Here we see a thread abandoning its context, so another thread can start it. The scheduler will make sure that there are enough threads to execute all the contexts. M1 in the figure above can be specially created only for processing a system call, or it can come from some thread pool. The system call that executes the thread will be frozen on the Go-routine that makes the system call, since it is technically still running, although it is blocked in the operating system.
When the system call returns, the thread should attempt to get a context in order to start the returning Go routine. The normal mode of action is to borrow the context from one of the other threads. If the thread cannot borrow, it will put the Go-routine into the global execution queue, returning to the pool of free streams, or going to sleep.
The global execution queue is the execution queue from where contexts are retrieved (jobs) when they end in their local queues. Contexts also periodically check the global queue for Go-Wireout. Otherwise, the go-routines in the global queue may never start and die of starvation.

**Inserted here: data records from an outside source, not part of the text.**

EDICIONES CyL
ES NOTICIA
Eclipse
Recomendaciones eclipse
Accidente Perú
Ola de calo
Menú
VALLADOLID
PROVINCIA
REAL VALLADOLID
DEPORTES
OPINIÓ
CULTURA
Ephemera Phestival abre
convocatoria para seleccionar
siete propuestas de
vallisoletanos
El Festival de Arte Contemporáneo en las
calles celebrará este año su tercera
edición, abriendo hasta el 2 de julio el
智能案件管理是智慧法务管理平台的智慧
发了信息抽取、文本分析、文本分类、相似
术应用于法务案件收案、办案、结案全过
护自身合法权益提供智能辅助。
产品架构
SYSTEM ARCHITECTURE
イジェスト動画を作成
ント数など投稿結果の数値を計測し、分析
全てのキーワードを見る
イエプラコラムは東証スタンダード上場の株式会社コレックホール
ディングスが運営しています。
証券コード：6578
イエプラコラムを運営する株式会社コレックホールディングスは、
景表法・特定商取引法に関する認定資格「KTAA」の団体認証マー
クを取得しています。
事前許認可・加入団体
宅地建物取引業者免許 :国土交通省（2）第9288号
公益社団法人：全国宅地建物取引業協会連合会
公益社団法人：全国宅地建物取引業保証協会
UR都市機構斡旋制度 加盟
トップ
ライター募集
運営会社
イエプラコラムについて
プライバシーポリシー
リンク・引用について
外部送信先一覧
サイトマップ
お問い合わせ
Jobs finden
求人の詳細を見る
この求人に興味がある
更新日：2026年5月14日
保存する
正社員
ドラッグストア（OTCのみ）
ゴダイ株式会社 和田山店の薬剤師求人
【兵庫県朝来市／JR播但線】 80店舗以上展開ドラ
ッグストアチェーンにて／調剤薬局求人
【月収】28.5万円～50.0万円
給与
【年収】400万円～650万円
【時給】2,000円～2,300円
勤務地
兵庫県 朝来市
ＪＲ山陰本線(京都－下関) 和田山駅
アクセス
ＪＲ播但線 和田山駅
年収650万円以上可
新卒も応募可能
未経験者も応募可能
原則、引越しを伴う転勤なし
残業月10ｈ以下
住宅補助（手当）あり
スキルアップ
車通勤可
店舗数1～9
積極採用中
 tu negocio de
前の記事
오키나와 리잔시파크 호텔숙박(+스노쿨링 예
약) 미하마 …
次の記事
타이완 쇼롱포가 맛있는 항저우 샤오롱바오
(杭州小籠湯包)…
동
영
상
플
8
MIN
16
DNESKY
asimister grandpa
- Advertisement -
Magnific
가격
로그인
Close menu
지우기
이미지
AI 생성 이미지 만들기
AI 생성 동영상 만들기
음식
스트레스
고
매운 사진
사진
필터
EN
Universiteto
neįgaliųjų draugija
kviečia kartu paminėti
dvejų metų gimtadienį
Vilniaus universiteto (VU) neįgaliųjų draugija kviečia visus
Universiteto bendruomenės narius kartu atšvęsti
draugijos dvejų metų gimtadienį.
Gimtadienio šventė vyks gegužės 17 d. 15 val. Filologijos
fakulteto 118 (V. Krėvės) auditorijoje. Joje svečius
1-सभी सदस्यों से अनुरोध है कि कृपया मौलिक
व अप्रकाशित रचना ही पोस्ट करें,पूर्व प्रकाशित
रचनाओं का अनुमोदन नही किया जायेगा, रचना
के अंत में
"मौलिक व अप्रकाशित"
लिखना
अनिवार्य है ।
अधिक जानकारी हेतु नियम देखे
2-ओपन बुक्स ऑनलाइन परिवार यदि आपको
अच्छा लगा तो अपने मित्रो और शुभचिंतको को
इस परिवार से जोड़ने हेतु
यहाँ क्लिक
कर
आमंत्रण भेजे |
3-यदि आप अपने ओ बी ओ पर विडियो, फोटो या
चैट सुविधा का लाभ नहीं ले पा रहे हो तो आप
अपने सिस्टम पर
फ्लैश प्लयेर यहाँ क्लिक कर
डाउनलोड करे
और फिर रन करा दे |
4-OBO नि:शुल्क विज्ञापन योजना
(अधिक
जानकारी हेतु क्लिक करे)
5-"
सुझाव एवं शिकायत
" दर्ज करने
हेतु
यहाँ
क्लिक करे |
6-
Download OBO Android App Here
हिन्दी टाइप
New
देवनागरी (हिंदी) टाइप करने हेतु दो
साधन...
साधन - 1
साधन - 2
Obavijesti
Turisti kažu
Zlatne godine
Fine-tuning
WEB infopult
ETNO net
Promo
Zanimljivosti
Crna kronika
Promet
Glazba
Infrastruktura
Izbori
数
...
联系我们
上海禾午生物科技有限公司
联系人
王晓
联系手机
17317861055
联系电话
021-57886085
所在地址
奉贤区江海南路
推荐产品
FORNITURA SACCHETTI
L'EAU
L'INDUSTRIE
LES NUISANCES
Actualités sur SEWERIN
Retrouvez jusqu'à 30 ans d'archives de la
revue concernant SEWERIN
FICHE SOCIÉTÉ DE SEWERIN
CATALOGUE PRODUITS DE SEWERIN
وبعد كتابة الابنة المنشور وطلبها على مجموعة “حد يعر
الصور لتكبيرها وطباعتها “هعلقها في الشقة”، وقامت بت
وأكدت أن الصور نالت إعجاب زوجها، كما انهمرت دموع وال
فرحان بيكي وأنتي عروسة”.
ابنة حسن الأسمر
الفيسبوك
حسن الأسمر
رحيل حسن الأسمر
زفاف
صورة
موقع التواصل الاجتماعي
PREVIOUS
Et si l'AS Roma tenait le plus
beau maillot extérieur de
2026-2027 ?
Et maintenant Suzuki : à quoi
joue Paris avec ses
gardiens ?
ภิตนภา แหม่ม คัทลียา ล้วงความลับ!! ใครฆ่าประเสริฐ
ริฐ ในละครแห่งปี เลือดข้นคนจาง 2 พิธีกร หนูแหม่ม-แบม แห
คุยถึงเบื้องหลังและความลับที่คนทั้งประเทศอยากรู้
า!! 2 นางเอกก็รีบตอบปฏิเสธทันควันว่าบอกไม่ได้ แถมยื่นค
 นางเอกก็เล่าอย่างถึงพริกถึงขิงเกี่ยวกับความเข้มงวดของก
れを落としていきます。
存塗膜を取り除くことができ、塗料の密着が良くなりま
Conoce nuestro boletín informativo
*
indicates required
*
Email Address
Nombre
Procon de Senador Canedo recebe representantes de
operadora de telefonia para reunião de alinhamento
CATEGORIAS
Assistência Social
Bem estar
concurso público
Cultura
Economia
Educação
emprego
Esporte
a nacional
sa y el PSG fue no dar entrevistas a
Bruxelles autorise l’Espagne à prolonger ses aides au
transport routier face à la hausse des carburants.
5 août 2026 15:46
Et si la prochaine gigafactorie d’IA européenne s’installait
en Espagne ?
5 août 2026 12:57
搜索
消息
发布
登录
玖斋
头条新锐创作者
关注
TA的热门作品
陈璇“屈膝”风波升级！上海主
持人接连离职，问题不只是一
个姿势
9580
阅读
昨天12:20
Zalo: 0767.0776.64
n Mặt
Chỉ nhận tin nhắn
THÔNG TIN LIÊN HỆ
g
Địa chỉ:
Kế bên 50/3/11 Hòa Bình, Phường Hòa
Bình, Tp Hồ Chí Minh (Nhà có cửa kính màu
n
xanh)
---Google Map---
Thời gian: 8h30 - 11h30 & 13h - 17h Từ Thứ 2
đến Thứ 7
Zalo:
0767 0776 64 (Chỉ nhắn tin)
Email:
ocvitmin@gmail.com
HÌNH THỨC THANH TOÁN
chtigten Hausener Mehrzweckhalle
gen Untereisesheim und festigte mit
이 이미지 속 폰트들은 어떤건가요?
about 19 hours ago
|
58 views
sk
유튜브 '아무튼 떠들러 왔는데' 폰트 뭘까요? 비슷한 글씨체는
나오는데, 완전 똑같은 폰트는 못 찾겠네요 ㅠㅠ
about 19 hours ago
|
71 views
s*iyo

Such system call processing explains why Go programs run in multiple threads, even when GOMAXPROCS is set to 1. The runtime uses Go routines for system calls, leaving threads following them.
Borrowing work
Another way that the stable state of the system can change is when the context falls out of the Go-Route schedule. This can occur if the amounts of work on the execution queues of the contexts are unbalanced. This can happen when the context, in the end, exhausts its turn of execution, despite the fact that there is still work to be done in the system. To continue executing Go code, the context may take Go rouins from the global execution queue, but if there are none and there, it must receive them from another location.

This is somewhere in other contexts. When the context is exhausted, it will attempt to borrow about half of the execution queue from another context. This ensures that there is always work to be performed on each of the contexts, which in turn confirms that all threads are working at the limit of their capabilities.
What's next?
There are many more details in the scheduler, like cgo threads, LockOSThread () function, and integration with network pulling. They go beyond these notes, but still deserve to be studied. I may write about them later. Of course, many interesting constructs can be found in the Go runtime libraries.